§ DIRECTIONS: Show the lines below where "également" occurs.
------ ENTRIES PROVIDED
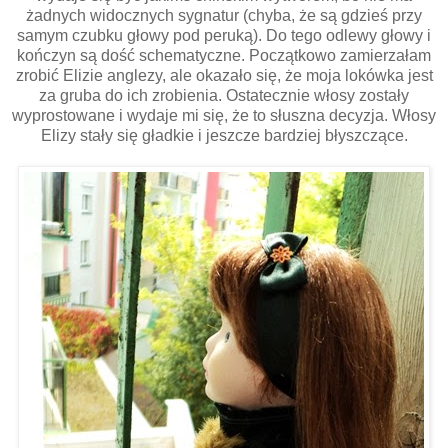
żadnych widocznych sygnatur (chyba, że są gdzieś przy
samym czubku głowy pod peruką). Do tego odlewy głowy i
kończyn są dość schematyczne. Początkowo zamierzałam
zrobić Elizie anglezy, ale okazało się, że moja lokówka jest
za gruba do ich zrobienia. Ostatecznie włosy zostały
wyprostowane i wydaje mi się, że to słuszna decyzja. Włosy
Elizy stały się gładkie i jeszcze bardziej błyszczące.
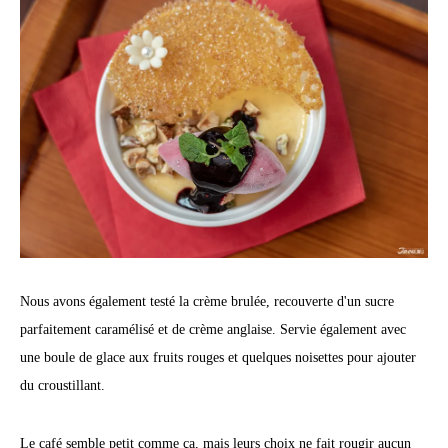
Nous avons également testé la crème brulée, recouverte d'un sucre
parfaitement caramélisé et de crème anglaise. Servie également avec
une boule de glace aux fruits rouges et quelques noisettes pour ajouter
du croustillant.
Le café semble petit comme ça, mais leurs choix ne fait rougir aucun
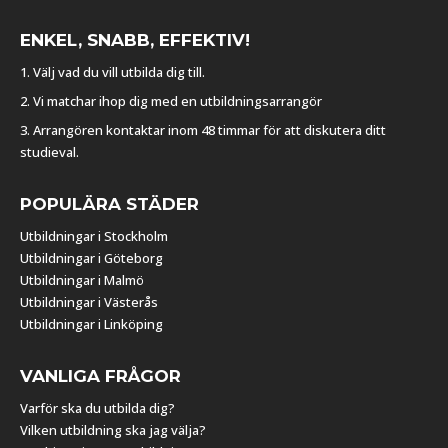
ENKEL, SNABB, EFFEKTIV!
1. Välj vad du vill utbilda dig till.
2. Vi matchar ihop dig med en utbildningsarrangör
3. Arrangören kontaktar inom 48 timmar för att diskutera ditt
studieval.
POPULÄRA STÄDER
Utbildningar i Stockholm
Utbildningar i Göteborg
Utbildningar i Malmö
Utbildningar i Västerås
Utbildningar i Linköping
VANLIGA FRÅGOR
Varför ska du utbilda dig?
Vilken utbildning ska jag välja?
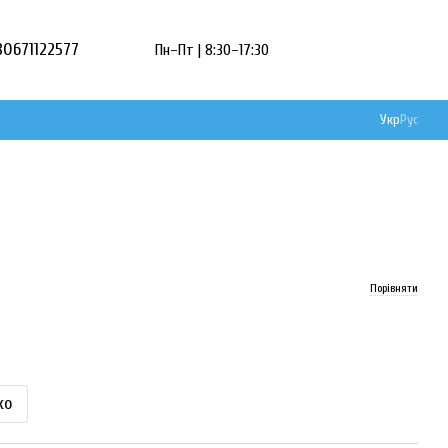
80671122577
Пн–Пт | 8:30–17:30
Укр
Рус
Порівняти
ко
------------
§ SOLVED PROBLEM:
Nous avons également testé la crème brulée, recouverte d'un sucre
parfaitement caramélisé et de crème anglaise. Servie également avec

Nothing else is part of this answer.